▶ [ACTIVITY]:
Your task is to copy every line of the entries that contains "avoir".

Extracted records:
※ ※ ※
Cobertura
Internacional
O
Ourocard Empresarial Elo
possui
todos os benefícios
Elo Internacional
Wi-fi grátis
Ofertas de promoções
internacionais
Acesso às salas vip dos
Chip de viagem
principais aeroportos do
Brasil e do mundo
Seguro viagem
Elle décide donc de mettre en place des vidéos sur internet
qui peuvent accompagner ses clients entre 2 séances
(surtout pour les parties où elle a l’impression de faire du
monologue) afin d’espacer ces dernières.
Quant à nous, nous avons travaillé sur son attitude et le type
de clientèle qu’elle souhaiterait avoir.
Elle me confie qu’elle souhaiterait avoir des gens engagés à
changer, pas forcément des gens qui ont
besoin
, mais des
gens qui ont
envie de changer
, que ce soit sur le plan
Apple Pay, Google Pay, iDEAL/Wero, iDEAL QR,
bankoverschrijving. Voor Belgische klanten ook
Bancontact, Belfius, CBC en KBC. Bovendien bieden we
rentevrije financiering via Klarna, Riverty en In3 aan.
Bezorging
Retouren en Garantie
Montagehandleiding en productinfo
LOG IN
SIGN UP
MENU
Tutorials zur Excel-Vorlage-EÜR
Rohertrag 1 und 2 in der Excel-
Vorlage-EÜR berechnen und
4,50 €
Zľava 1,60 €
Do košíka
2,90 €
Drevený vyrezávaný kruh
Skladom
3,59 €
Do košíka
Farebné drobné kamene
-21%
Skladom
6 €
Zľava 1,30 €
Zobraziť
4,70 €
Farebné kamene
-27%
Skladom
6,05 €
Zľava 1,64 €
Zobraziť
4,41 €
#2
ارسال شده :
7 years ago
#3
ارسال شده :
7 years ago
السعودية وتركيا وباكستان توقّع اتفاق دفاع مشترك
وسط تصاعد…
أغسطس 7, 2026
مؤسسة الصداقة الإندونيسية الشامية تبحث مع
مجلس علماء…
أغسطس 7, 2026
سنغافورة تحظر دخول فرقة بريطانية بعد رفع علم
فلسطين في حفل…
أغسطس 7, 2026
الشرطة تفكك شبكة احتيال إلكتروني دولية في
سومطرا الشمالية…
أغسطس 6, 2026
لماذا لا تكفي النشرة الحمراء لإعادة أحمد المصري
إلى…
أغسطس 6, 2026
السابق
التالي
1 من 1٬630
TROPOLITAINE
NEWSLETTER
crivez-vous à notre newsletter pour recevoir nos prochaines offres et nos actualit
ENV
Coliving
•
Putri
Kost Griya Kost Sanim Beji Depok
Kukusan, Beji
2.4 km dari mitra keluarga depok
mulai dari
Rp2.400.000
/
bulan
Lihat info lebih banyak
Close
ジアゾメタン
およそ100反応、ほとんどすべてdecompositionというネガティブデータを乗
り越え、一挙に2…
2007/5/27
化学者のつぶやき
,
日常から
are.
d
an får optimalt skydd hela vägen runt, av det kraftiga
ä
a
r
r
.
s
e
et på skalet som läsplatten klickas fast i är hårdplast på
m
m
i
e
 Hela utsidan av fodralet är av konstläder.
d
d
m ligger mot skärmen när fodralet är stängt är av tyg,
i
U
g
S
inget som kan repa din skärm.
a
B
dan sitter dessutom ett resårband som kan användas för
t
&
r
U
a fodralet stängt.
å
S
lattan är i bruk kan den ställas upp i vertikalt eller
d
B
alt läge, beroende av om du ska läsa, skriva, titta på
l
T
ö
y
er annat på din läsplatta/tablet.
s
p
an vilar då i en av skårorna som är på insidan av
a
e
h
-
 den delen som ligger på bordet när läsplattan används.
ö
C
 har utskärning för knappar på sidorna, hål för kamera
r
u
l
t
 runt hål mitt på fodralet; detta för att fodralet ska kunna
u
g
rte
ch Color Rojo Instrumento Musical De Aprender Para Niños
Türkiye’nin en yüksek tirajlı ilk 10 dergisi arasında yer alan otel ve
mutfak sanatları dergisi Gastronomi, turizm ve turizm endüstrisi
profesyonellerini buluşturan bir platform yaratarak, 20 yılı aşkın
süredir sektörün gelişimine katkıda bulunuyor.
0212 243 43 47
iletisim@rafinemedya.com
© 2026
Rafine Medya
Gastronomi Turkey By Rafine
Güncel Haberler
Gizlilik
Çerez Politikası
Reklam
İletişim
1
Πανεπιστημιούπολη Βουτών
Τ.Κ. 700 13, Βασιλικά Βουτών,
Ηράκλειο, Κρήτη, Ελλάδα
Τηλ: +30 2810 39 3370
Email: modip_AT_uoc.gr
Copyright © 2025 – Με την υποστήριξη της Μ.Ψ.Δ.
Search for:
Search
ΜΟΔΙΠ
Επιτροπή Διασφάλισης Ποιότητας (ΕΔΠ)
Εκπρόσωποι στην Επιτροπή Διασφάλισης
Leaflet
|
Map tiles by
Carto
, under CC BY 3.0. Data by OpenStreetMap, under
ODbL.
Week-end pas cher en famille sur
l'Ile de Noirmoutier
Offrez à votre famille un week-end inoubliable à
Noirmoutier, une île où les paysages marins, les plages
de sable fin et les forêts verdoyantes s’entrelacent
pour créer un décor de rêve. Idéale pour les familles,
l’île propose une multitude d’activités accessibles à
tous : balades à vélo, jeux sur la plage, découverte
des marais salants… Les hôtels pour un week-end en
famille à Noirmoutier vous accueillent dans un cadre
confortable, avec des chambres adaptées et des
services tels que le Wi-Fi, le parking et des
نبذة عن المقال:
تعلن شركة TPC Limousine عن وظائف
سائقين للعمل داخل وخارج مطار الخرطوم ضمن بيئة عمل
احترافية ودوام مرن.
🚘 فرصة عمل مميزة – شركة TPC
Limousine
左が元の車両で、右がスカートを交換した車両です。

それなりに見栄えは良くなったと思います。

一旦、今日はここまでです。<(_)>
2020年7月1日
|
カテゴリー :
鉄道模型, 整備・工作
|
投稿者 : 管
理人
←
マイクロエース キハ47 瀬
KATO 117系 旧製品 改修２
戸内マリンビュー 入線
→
※ ※ ※
▶ [EXERCISE OUTPUT]:
de clientèle qu’elle souhaiterait avoir.
Elle me confie qu’elle souhaiterait avoir des gens engagés à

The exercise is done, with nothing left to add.